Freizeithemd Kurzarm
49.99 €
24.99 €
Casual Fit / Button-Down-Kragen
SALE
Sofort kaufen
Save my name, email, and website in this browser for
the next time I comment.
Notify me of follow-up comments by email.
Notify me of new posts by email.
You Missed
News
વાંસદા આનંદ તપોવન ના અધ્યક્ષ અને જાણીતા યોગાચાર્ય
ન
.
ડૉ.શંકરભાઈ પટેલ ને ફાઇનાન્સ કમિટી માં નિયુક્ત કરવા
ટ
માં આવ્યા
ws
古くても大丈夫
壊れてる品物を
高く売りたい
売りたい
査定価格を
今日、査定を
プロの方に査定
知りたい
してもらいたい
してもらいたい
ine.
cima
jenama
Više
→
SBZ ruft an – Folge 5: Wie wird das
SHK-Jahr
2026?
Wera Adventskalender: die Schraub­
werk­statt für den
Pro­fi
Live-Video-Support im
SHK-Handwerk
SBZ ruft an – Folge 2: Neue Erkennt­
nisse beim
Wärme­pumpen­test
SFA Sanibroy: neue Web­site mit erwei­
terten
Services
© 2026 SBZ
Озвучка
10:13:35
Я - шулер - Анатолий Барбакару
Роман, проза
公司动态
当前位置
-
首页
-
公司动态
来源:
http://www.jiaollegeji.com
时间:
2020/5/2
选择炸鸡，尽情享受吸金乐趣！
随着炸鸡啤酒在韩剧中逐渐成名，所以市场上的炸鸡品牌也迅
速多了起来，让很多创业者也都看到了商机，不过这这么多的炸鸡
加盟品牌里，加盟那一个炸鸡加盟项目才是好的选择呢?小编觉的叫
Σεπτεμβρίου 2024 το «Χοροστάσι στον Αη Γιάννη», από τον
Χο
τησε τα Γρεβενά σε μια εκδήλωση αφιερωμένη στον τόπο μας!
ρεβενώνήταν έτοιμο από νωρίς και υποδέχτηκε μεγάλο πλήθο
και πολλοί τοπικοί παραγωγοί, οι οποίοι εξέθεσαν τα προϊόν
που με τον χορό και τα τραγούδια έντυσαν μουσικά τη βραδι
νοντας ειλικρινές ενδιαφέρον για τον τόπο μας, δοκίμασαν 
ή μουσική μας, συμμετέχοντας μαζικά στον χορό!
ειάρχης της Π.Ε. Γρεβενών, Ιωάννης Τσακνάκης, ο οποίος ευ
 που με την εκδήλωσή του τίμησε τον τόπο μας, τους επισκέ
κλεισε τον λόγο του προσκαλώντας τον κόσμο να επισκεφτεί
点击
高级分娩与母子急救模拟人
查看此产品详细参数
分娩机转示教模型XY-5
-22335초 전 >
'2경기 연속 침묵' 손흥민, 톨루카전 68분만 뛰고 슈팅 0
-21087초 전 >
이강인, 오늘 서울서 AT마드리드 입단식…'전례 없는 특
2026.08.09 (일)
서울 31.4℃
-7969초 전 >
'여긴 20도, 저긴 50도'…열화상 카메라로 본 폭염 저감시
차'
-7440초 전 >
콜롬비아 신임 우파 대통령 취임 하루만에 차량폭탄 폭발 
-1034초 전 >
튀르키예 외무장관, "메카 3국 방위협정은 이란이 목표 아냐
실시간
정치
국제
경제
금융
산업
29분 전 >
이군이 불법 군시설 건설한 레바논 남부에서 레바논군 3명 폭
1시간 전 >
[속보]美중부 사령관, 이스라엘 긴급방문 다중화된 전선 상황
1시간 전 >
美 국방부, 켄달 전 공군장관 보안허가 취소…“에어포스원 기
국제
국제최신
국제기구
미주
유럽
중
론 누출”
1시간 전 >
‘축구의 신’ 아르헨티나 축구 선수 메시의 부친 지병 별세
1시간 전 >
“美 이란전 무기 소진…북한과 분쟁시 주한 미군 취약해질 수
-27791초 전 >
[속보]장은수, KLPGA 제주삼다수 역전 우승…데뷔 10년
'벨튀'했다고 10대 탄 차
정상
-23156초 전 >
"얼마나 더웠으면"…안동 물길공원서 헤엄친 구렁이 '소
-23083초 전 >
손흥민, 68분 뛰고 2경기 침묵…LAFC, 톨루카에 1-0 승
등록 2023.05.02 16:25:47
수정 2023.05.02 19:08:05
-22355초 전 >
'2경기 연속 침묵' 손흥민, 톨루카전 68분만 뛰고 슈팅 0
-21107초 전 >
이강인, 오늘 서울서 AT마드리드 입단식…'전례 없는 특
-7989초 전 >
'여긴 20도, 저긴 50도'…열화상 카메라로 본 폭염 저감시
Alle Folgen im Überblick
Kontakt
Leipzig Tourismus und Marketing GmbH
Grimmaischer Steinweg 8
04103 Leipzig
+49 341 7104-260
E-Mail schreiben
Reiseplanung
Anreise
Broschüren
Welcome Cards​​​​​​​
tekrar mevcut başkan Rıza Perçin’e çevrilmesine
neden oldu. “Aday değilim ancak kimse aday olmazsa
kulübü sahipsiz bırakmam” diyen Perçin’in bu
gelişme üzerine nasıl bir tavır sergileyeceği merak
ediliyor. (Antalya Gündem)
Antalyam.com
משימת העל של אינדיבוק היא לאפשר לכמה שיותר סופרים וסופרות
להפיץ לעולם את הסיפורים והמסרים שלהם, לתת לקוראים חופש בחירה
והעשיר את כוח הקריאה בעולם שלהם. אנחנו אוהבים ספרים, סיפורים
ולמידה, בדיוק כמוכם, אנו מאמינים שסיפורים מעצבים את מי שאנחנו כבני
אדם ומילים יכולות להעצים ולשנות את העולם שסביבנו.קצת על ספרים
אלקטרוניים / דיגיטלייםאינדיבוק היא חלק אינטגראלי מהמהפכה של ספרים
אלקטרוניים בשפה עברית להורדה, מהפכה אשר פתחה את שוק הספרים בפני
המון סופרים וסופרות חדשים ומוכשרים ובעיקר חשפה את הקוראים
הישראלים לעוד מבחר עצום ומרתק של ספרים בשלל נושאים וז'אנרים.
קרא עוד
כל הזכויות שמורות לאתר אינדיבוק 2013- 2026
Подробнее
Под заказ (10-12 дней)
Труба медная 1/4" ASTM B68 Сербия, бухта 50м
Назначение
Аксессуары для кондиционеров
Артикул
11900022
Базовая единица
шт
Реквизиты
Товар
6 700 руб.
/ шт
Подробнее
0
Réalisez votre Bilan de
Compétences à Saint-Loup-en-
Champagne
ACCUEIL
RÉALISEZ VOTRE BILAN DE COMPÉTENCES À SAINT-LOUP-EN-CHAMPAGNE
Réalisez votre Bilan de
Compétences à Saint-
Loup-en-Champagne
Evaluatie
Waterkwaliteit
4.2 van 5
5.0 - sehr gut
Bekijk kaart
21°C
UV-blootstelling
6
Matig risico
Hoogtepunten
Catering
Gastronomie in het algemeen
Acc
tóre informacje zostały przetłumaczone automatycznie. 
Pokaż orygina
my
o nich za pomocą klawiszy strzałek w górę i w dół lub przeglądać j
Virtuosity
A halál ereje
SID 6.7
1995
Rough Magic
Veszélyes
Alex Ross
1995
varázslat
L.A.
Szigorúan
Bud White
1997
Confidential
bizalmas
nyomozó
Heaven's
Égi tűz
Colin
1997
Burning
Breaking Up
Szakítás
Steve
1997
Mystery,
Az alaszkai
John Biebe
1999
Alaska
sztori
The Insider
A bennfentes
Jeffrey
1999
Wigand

☆ ☆ ☆ ☆ ☆

> **Task description**
Every single record must be transcribed exactly as it stands.

> **Written response**
Freizeithemd Kurzarm
49.99 €
24.99 €
Casual Fit / Button-Down-Kragen
SALE
Sofort kaufen
Save my name, email, and website in this browser for
the next time I comment.
Notify me of follow-up comments by email.
Notify me of new posts by email.
You Missed
News
વાંસદા આનંદ તપોવન ના અધ્યક્ષ અને જાણીતા યોગાચાર્ય
ન
.
ડૉ.શંકરભાઈ પટેલ ને ફાઇનાન્સ કમિટી માં નિયુક્ત કરવા
ટ
માં આવ્યા
ws
古くても大丈夫
壊れてる品物を
高く売りたい
売りたい
査定価格を
今日、査定を
プロの方に査定
知りたい
してもらいたい
してもらいたい
ine.
cima
jenama
Više
→
SBZ ruft an – Folge 5: Wie wird das
SHK-Jahr
2026?
Wera Adventskalender: die Schraub­
werk­statt für den
Pro­fi
Live-Video-Support im
SHK-Handwerk
SBZ ruft an – Folge 2: Neue Erkennt­
nisse beim
Wärme­pumpen­test
SFA Sanibroy: neue Web­site mit erwei­
terten
Services
© 2026 SBZ
Озвучка
10:13:35
Я - шулер - Анатолий Барбакару
Роман, проза
公司动态
当前位置
-
首页
-
公司动态
来源:
http://www.jiaollegeji.com
时间:
2020/5/2
选择炸鸡，尽情享受吸金乐趣！
随着炸鸡啤酒在韩剧中逐渐成名，所以市场上的炸鸡品牌也迅
速多了起来，让很多创业者也都看到了商机，不过这这么多的炸鸡
加盟品牌里，加盟那一个炸鸡加盟项目才是好的选择呢?小编觉的叫
Σεπτεμβρίου 2024 το «Χοροστάσι στον Αη Γιάννη», από τον
Χο
τησε τα Γρεβενά σε μια εκδήλωση αφιερωμένη στον τόπο μας!
ρεβενώνήταν έτοιμο από νωρίς και υποδέχτηκε μεγάλο πλήθο
και πολλοί τοπικοί παραγωγοί, οι οποίοι εξέθεσαν τα προϊόν
που με τον χορό και τα τραγούδια έντυσαν μουσικά τη βραδι
νοντας ειλικρινές ενδιαφέρον για τον τόπο μας, δοκίμασαν 
ή μουσική μας, συμμετέχοντας μαζικά στον χορό!
ειάρχης της Π.Ε. Γρεβενών, Ιωάννης Τσακνάκης, ο οποίος ευ
 που με την εκδήλωσή του τίμησε τον τόπο μας, τους επισκέ
κλεισε τον λόγο του προσκαλώντας τον κόσμο να επισκεφτεί
点击
高级分娩与母子急救模拟人
查看此产品详细参数
分娩机转示教模型XY-5
-22335초 전 >
'2경기 연속 침묵' 손흥민, 톨루카전 68분만 뛰고 슈팅 0
-21087초 전 >
이강인, 오늘 서울서 AT마드리드 입단식…'전례 없는 특
2026.08.09 (일)
서울 31.4℃
-7969초 전 >
'여긴 20도, 저긴 50도'…열화상 카메라로 본 폭염 저감시
차'
-7440초 전 >
콜롬비아 신임 우파 대통령 취임 하루만에 차량폭탄 폭발 
-1034초 전 >
튀르키예 외무장관, "메카 3국 방위협정은 이란이 목표 아냐
실시간
정치
국제
경제
금융
산업
29분 전 >
이군이 불법 군시설 건설한 레바논 남부에서 레바논군 3명 폭
1시간 전 >
[속보]美중부 사령관, 이스라엘 긴급방문 다중화된 전선 상황
1시간 전 >
美 국방부, 켄달 전 공군장관 보안허가 취소…“에어포스원 기
국제
국제최신
국제기구
미주
유럽
중
론 누출”
1시간 전 >
‘축구의 신’ 아르헨티나 축구 선수 메시의 부친 지병 별세
1시간 전 >
“美 이란전 무기 소진…북한과 분쟁시 주한 미군 취약해질 수
-27791초 전 >
[속보]장은수, KLPGA 제주삼다수 역전 우승…데뷔 10년
'벨튀'했다고 10대 탄 차
정상
-23156초 전 >
"얼마나 더웠으면"…안동 물길공원서 헤엄친 구렁이 '소
-23083초 전 >
손흥민, 68분 뛰고 2경기 침묵…LAFC, 톨루카에 1-0 승
등록 2023.05.02 16:25:47
수정 2023.05.02 19:08:05
-22355초 전 >
'2경기 연속 침묵' 손흥민, 톨루카전 68분만 뛰고 슈팅 0
-21107초 전 >
이강인, 오늘 서울서 AT마드리드 입단식…'전례 없는 특
-7989초 전 >
'여긴 20도, 저긴 50도'…열화상 카메라로 본 폭염 저감시
Alle Folgen im Überblick
Kontakt
Leipzig Tourismus und Marketing GmbH
Grimmaischer Steinweg 8
04103 Leipzig
+49 341 7104-260
E-Mail schreiben
Reiseplanung
Anreise
Broschüren
Welcome Cards​​​​​​​
tekrar mevcut başkan Rıza Perçin’e çevrilmesine
neden oldu. “Aday değilim ancak kimse aday olmazsa
kulübü sahipsiz bırakmam” diyen Perçin’in bu
gelişme üzerine nasıl bir tavır sergileyeceği merak
ediliyor. (Antalya Gündem)
Antalyam.com
משימת העל של אינדיבוק היא לאפשר לכמה שיותר סופרים וסופרות
להפיץ לעולם את הסיפורים והמסרים שלהם, לתת לקוראים חופש בחירה
והעשיר את כוח הקריאה בעולם שלהם. אנחנו אוהבים ספרים, סיפורים
ולמידה, בדיוק כמוכם, אנו מאמינים שסיפורים מעצבים את מי שאנחנו כבני
אדם ומילים יכולות להעצים ולשנות את העולם שסביבנו.קצת על ספרים
אלקטרוניים / דיגיטלייםאינדיבוק היא חלק אינטגראלי מהמהפכה של ספרים
אלקטרוניים בשפה עברית להורדה, מהפכה אשר פתחה את שוק הספרים בפני
המון סופרים וסופרות חדשים ומוכשרים ובעיקר חשפה את הקוראים
הישראלים לעוד מבחר עצום ומרתק של ספרים בשלל נושאים וז'אנרים.
קרא עוד
כל הזכויות שמורות לאתר אינדיבוק 2013- 2026
Подробнее
Под заказ (10-12 дней)
Труба медная 1/4" ASTM B68 Сербия, бухта 50м
Назначение
Аксессуары для кондиционеров
Артикул
11900022
Базовая единица
шт
Реквизиты
Товар
6 700 руб.
/ шт
Подробнее
0
Réalisez votre Bilan de
Compétences à Saint-Loup-en-
Champagne
ACCUEIL
RÉALISEZ VOTRE BILAN DE COMPÉTENCES À SAINT-LOUP-EN-CHAMPAGNE
Réalisez votre Bilan de
Compétences à Saint-
Loup-en-Champagne
Evaluatie
Waterkwaliteit
4.2 van 5
5.0 - sehr gut
Bekijk kaart
21°C
UV-blootstelling
6
Matig risico
Hoogtepunten
Catering
Gastronomie in het algemeen
Acc
tóre informacje zostały przetłumaczone automatycznie. 
Pokaż orygina
my
o nich za pomocą klawiszy strzałek w górę i w dół lub przeglądać j
Virtuosity
A halál ereje
SID 6.7
1995
Rough Magic
Veszélyes
Alex Ross
1995
varázslat
L.A.
Szigorúan
Bud White
1997
Confidential
bizalmas
nyomozó
Heaven's
Égi tűz
Colin
1997
Burning
Breaking Up
Szakítás
Steve
1997
Mystery,
Az alaszkai
John Biebe
1999
Alaska
sztori
The Insider
A bennfentes
Jeffrey
1999
Wigand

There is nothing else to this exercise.